Jalali Pandas Extentsion A pandas extension that solves all problems of Jalai/Iraninan/Shamsi dates Features Series Extenstion Convert string to Jalal

51 Jan 02, 2023
GitHubPoster - Make everything a GitHub svg poster

GitHubPoster Make everything a GitHub svg poster 支持 Strava 开心词场 扇贝 Nintendo Switch GPX 多邻国 Issue

yihong 1.3k Jan 02, 2023
Python package that generates hardware pinout diagrams as SVG images

PinOut A Python package that generates hardware pinout diagrams as SVG images. The package is designed to be quite flexible and works well for general

336 Dec 20, 2022
A central task in drug discovery is searching, screening, and organizing large chemical databases

A central task in drug discovery is searching, screening, and organizing large chemical databases.

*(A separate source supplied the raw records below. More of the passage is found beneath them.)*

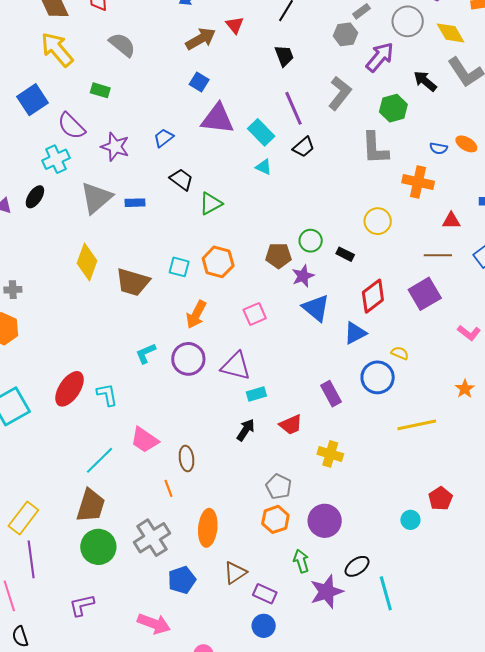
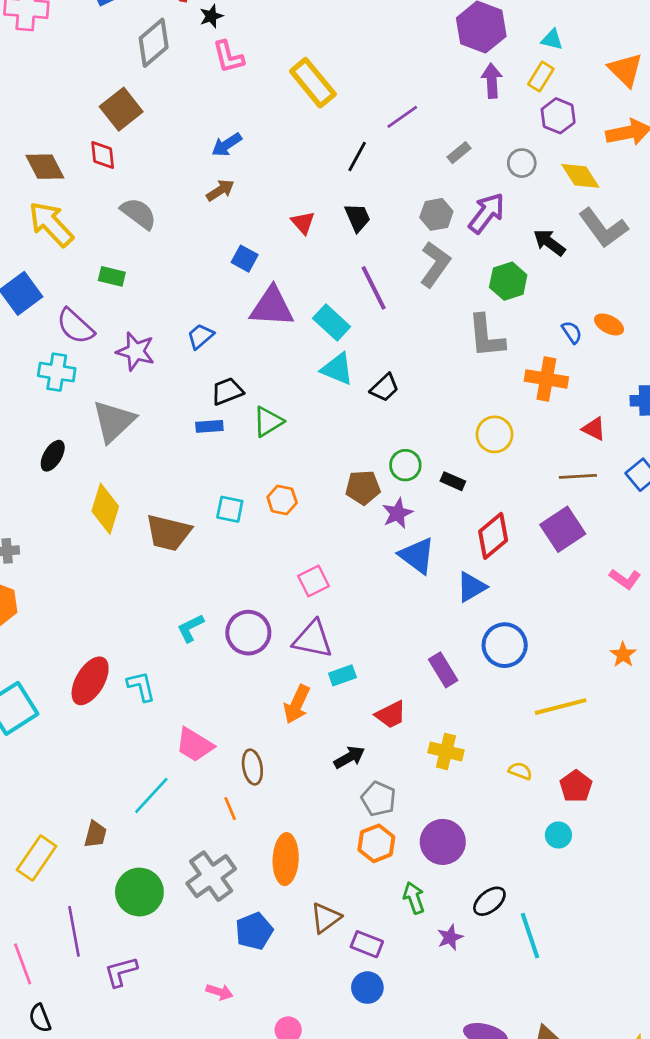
gray circle: (408, 21) -> (522, 163), size x0.7
red triangle: (235, 25) -> (303, 223), moved
gray hexagon: (345, 34) -> (436, 214), moved
brown arrow: (201, 39) -> (220, 190), moved, size x0.7
black trapezoid: (304, 147) -> (385, 388), moved
blue semicircle: (439, 148) -> (572, 332), turned -132
cyan cross: (56, 159) -> (57, 372), turned 36
cyan triangle: (264, 167) -> (337, 369), size x1.5
black trapezoid: (181, 180) -> (227, 391), turned -55
black ellipse: (35, 197) -> (53, 456), moved
blue rectangle: (135, 203) -> (209, 426), moved
red triangle: (451, 221) -> (594, 429), turned 30
orange hexagon: (218, 262) -> (282, 500), size x0.7
pink square: (255, 314) -> (313, 581), moved
orange arrow: (196, 315) -> (297, 704), moved
yellow semicircle: (400, 353) -> (520, 771), moved
black arrow: (246, 430) -> (349, 757), moved, turned 30
cyan line: (100, 460) -> (151, 795), moved
red pentagon: (440, 499) -> (576, 786), moved
brown trapezoid: (91, 506) -> (95, 834), moved, size x0.6
purple line: (31, 559) -> (74, 931), moved
purple star: (327, 592) -> (450, 937), size x0.6
pink arrow: (154, 624) -> (219, 992), size x0.6

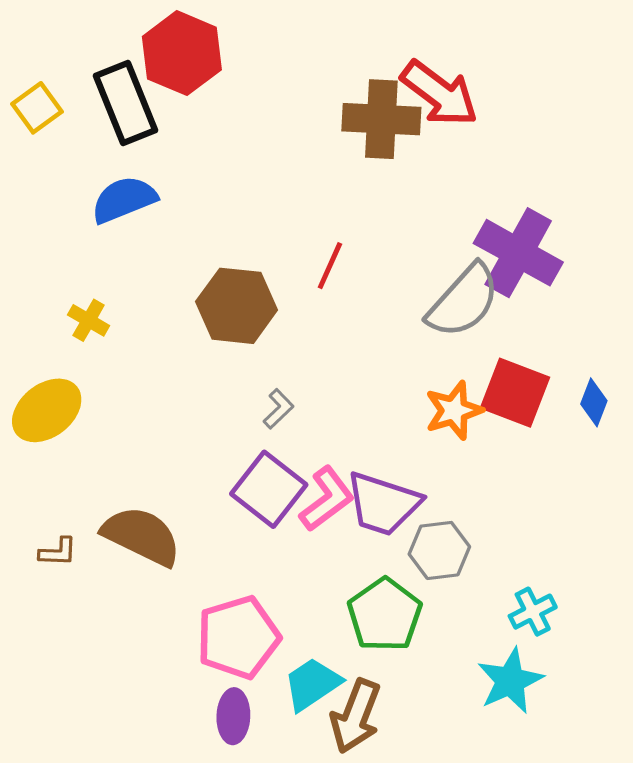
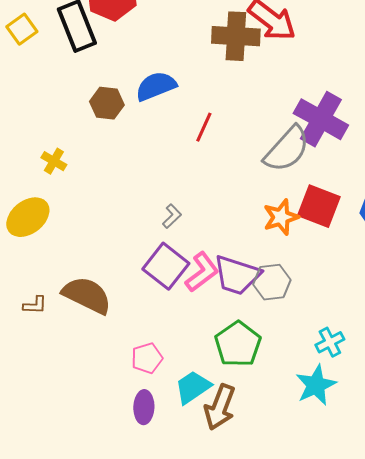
blue semicircle: (124, 200) -> (156, 86), moved
brown hexagon: (237, 306) -> (107, 103), moved, size x0.7
gray hexagon: (439, 550) -> (272, 282), moved
pink pentagon: (238, 637) -> (147, 358), size x0.6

Here, we implement clustering on molecular similarity. We support multiple methods to provide a inte

NVIDIA Corporation 124 Jan 07, 2023
哔咔漫画window客户端,界面使用PySide2,已实现分类、搜索、收藏夹、下载、在线观看、waifu2x等功能。

picacomic-windows 哔咔漫画window客户端,界面使用PySide2,已实现分类、搜索、收藏夹、下载、在线观看等功能。 功能介绍 登陆分流,还原安卓端的三个分流入口 分类,搜索,排行,收藏夹使用同一的逻辑,滚轮下滑自动加载下一页,双击打开 漫画详情,章节列表和评论列表 下载功能,目

1.8k Dec 31, 2022
Pebble is a stat's visualization tool, this will provide a skeleton to develop a monitoring tool.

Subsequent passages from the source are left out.